Asintió con la cabeza.
—Pero...
—¿No has dicho siempre que tenías sentimientos encontrados cuando leías los resultados de los experimentos de otras personas? Sólo has confiado realmente en los experimentos que tú mismo habías hecho. Cuando estudiabas el miedo y sus impactos emocionales, ¿acaso no decías siempre que tenías que verlo por ti mismo?
Cassie estaba haciendo preguntas para las que ya conocía las respuestas. Adrián estaba familiarizado con esa forma de argumentar. Ella la había usado con éxito durante años.
Vaciló. Preguntas corrosivas parecían consumir su imaginación. Antes de que pudiera detenerse, preguntó algo que había estado resonando en su interior desde hacía años.
—No fue un accidente, ¿verdad? —preguntó a su vez—. Con el automóvil, el mes después de que Tommy muriera. No fue un accidente en absoluto, ¿verdad? Sólo querías que lo pareciera. Perdiste el control y chocaste contra ese árbol en una noche lluviosa. Sólo que no perdiste realmente el control, ¿verdad? Supongo que tu objetivo era un suicidio que ningún policía ni ninguna agencia de seguros pudiera considerar un suicidio. Pero no funcionó, ¿no es cierto? No esperabas despertar herida en el hospital, ¿verdad? —Adrián contuvo la respiración. Había espetado sus preguntas como un escolar demasiado entusiasta, y en ese momento se sintió avergonzado. Pero también quería escuchar las respuestas de Cassie.

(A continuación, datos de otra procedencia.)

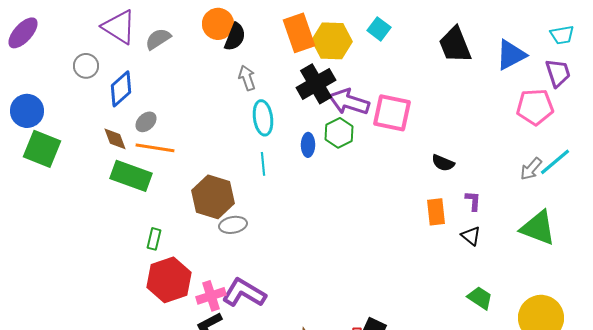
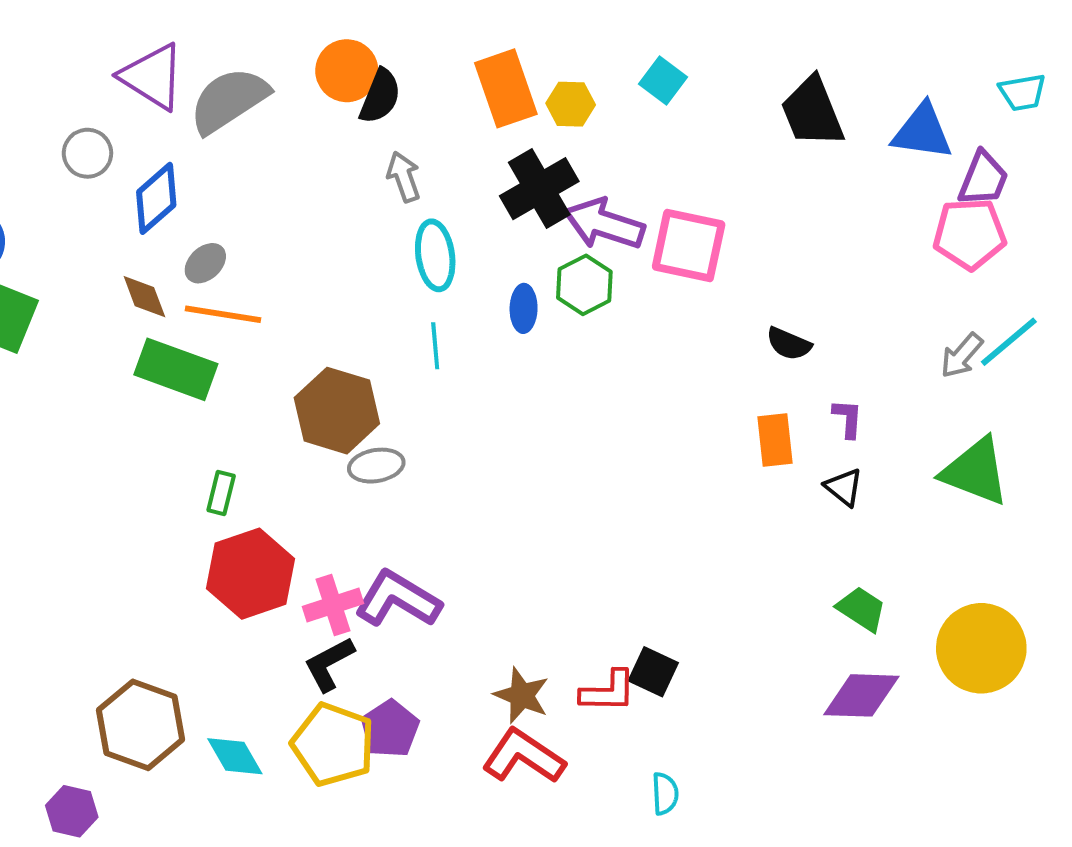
gray semicircle: (158, 39) -> (229, 100), size x1.6
yellow hexagon: (332, 41) -> (571, 104), size x0.6
blue triangle: (511, 55) -> (922, 132), turned 36
purple trapezoid: (558, 73) -> (983, 179), moved, turned 40

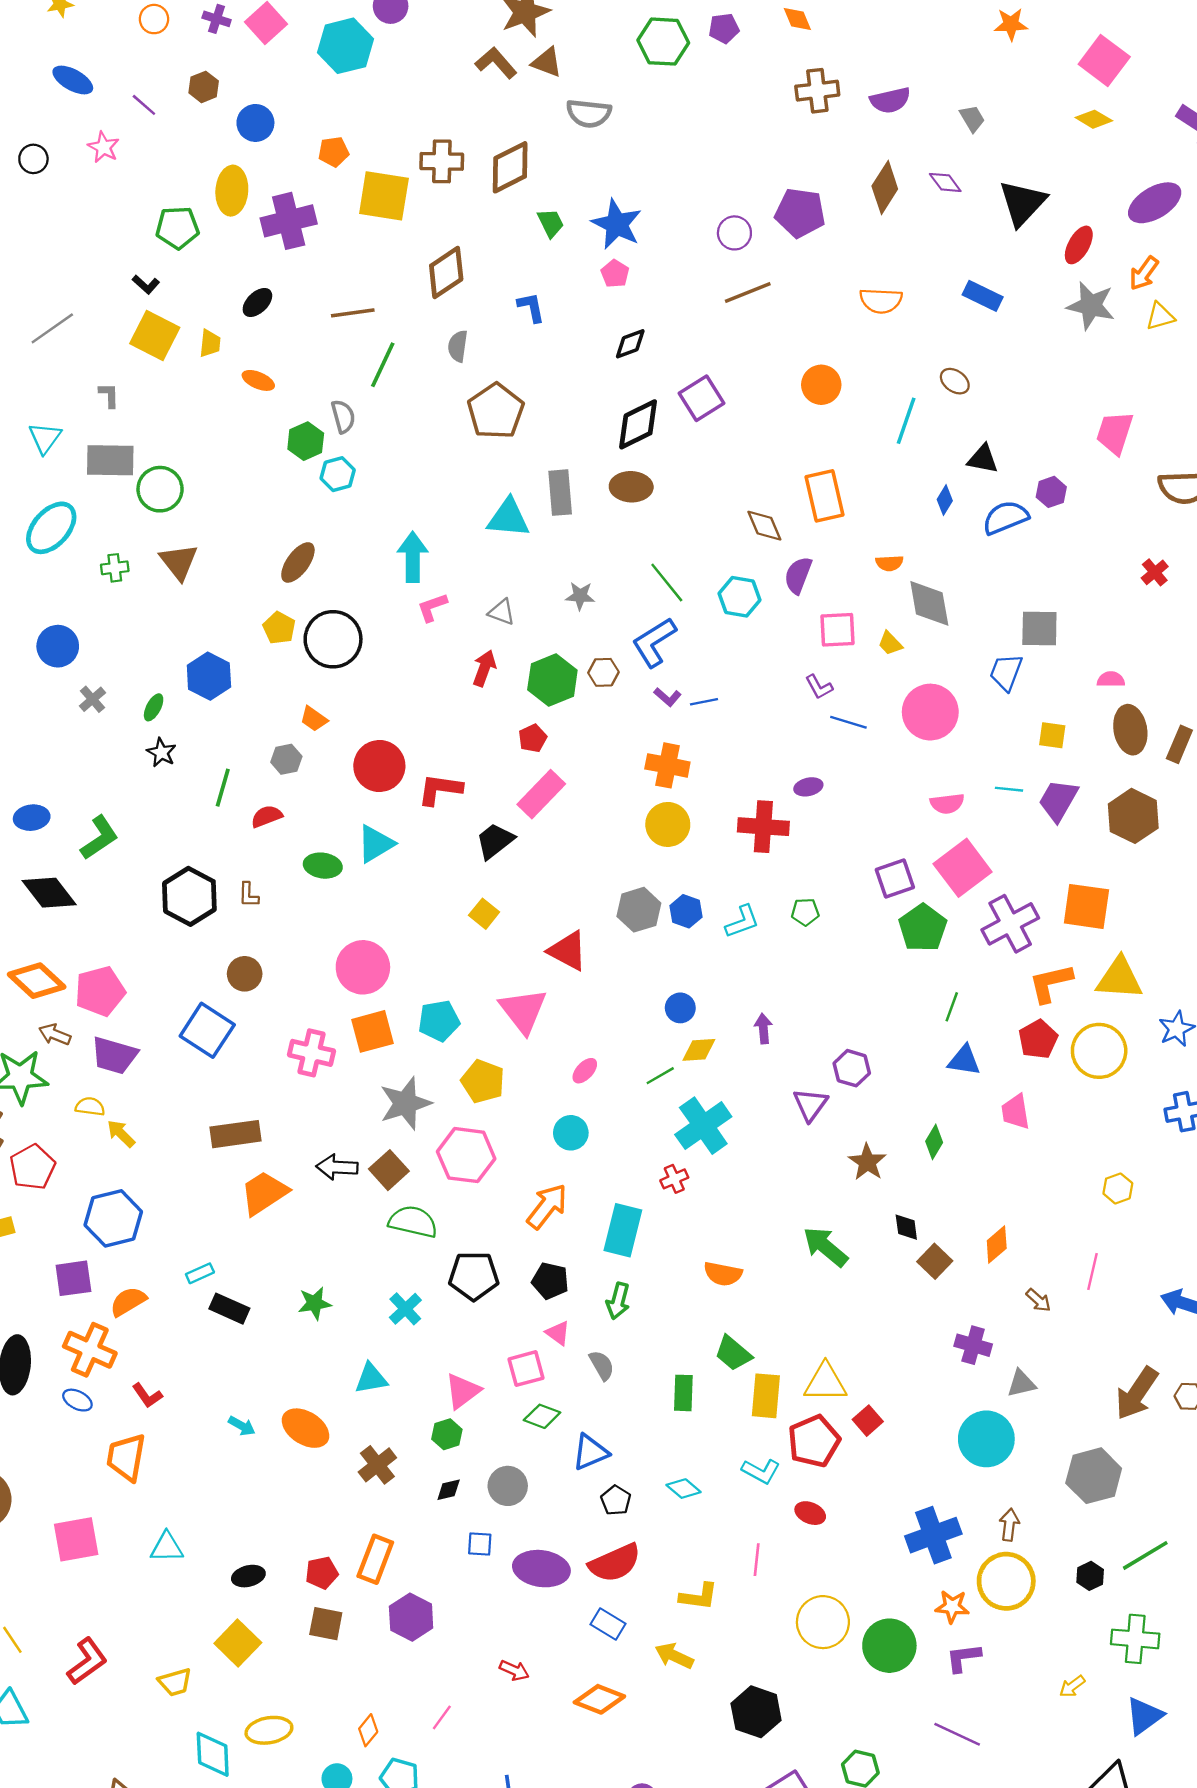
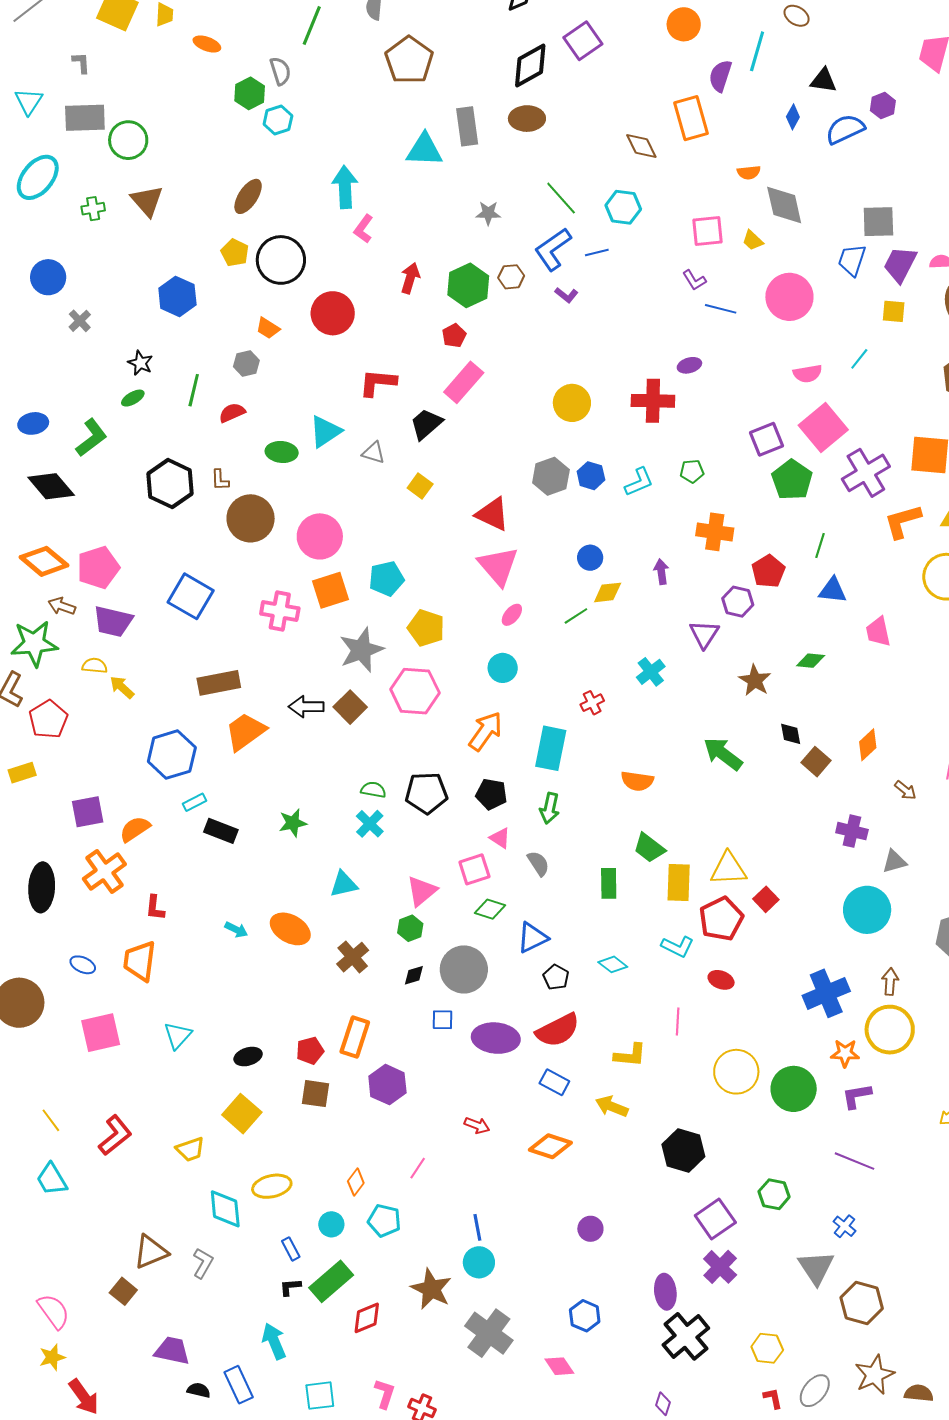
purple semicircle: (798, 575) -> (720, 76), moved
pink L-shape: (432, 607) -> (363, 229), turned -32
gray triangle: (502, 612) -> (374, 453), moved
blue line: (704, 702) -> (597, 253), moved
green ellipse: (154, 707) -> (133, 398), moved, turned 35
orange cross: (667, 765) -> (715, 532), moved
red circle: (379, 766) -> (333, 313), moved
cyan line: (1009, 789) -> (859, 359), turned -55
purple trapezoid: (1058, 800) -> (900, 264), moved
brown circle: (245, 974) -> (251, 518), moved, size x1.6
pink triangle: (523, 1011) -> (498, 566), moved
red pentagon: (1038, 1039) -> (768, 571), moved
cyan cross: (703, 1126) -> (651, 672), moved, size x0.6
green diamond: (934, 1142) -> (811, 661), turned 68
blue hexagon: (113, 1218) -> (172, 755), moved
green semicircle: (413, 1222) -> (373, 790), moved, size x0.6
orange cross: (90, 1350) -> (104, 872), turned 33
red L-shape: (147, 1395) -> (155, 908), turned 44
blue ellipse: (77, 1400) -> (83, 965), moved
gray circle: (508, 1486) -> (464, 969), size x1.4
cyan triangle: (167, 1547) -> (178, 1035), turned -44

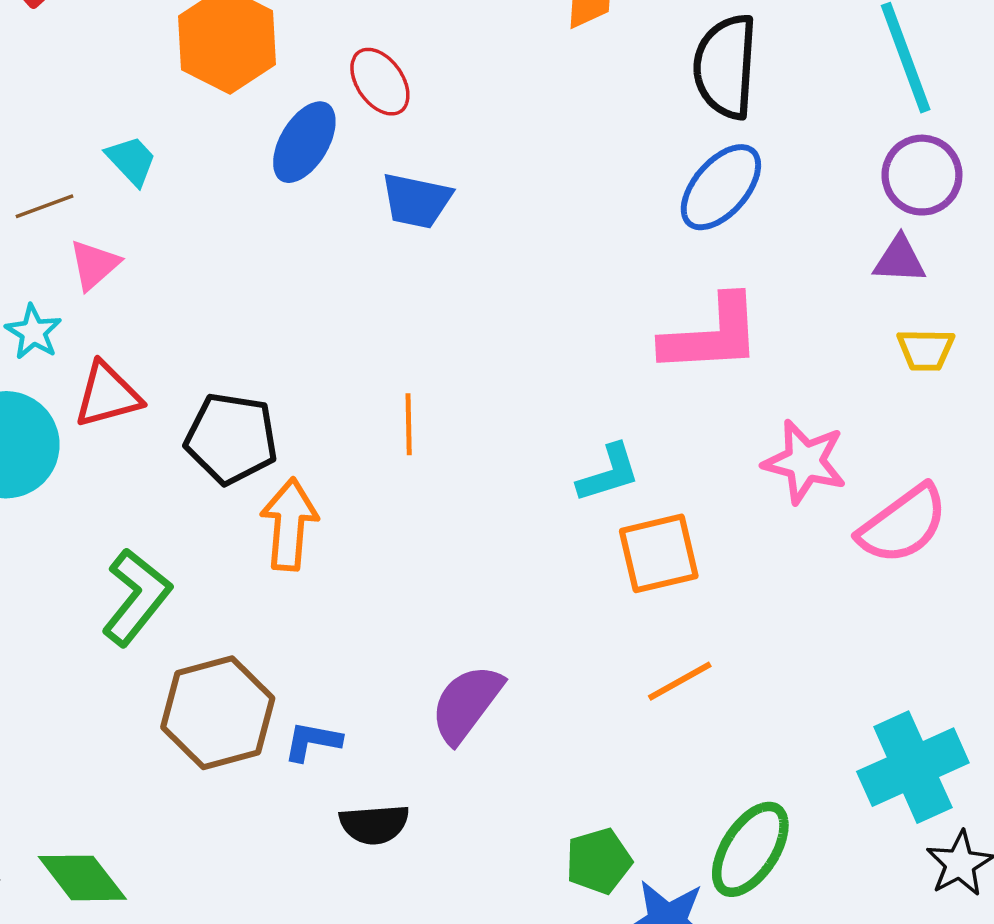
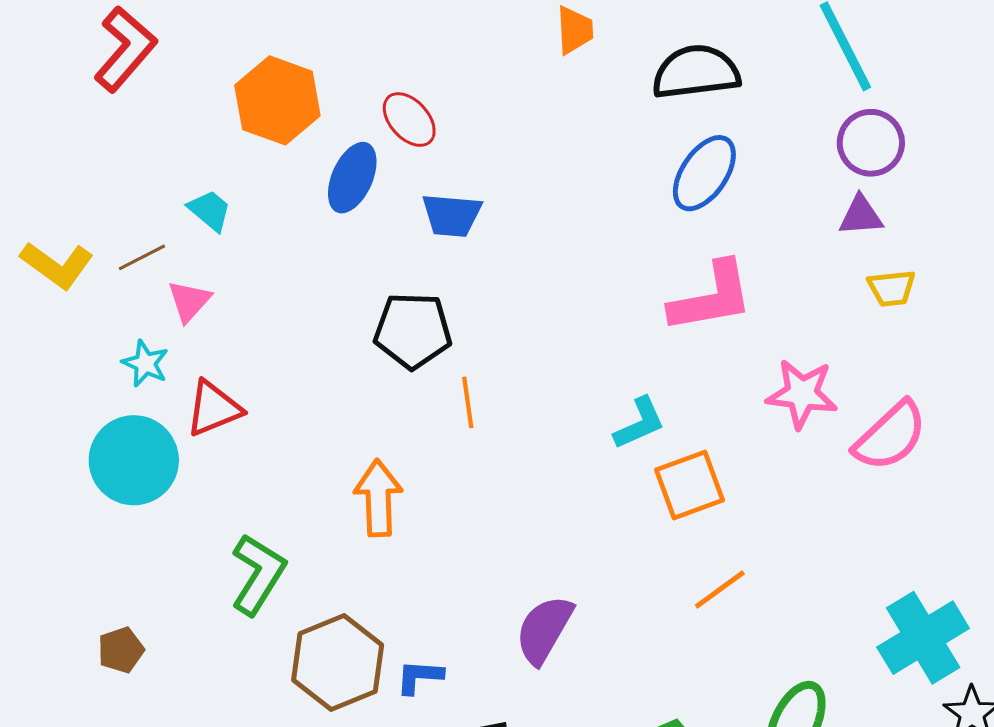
black semicircle: (725, 67) -> (696, 72), turned 86
black pentagon: (231, 438) -> (413, 331), moved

—Por supuesto que no —bufó Cassie—. Y si siempre supiste la verdad, ¿por qué resulta importante decirla ahora en voz alta?
No supo qué responder a esto.
—Nunca hablamos sobre el tema —se justificó Adrián—. Siempre quise hacerlo, pero no sabía cómo preguntártelo cuando estabas viva...
—Muy poco viva...
—Sí. Herida...
—Herida más por la muerte de Tommy que por cualquier maldito roble a cien kilómetros por hora. Así es como son las cosas, Audie. Tú lo sabes.
—Me dejaste completamente solo.
—No. Nunca. Sólo me morí, eso es todo, porque tuve que hacerlo. Me había llegado la hora. Realmente no pude enfrentar la muerte de Tommy. Y tú nunca esperaste que yo pudiera hacerlo. Pero estás equivocado...
—¿Equivocado?
—Nunca has estado solo.
—Me siento así también ahora, que me estoy muriendo.
—¿De verdad? —Las manos de Cassie le frotaron los hombros, masajeándole los músculos. Parecía más vieja, deshilachada por dentro, tal como estaba después de recibir las noticias sobre la muerte de su único hijo. Había pasado días mirando su fotografía, y luego más días en el ordenador buscando obsesivamente noticias sobre otros cámaras y periodistas en Irak. El pensó entonces que había deseado que todos ellos murieran, para que de algún modo la muerte de su propio hijo no fuera tan exclusiva y que eso la hiciera menos terrible. El se vio a sí mismo actuando del mismo modo en ese momento, sólo que estaba tratando de encontrar algo que le dijera dónde buscar a Jennifer. Se inclinó sobre el ordenador y marcó una nueva respuesta.
—Bien, mira eso... —exclamó en voz baja, sorprendido. Había entrado en la base de datos del registro oficial de su pequeño pueblo universitario, y éste le había devuelto una lista de los diecisiete delincuentes sexuales condenados que vivían en un radio de pocos kilómetros alrededor de la universidad y todos los colegios e institutos.
—Cuando metía una rata en un laberinto, le inyectaba... —comenzó. Cassie estaba cerca, podía sentirla, y veía su reflejo en la pantalla del ordenador, pero tenía miedo de darse la vuelta, porque creía que eso iba a alejar a su fantasma, y le gustaba tenerla a su lado. Hizo un pausa y se rió un poco. Era algo que ya había dicho muchas veces—: Siempre quería preguntarle a la rata...
—¿Qué sientes? ¿Qué piensas? ¿Por qué hiciste eso? —Cassie completó su reflexión con una ligera risa melodiosa que él reconoció de otros tiempos mejores. Le palmeó la espalda ruidosamente, como si le anunciara el fin del masaje—. Entonces... —la escuchó decir con energía—, ve y pregúntale a una rata.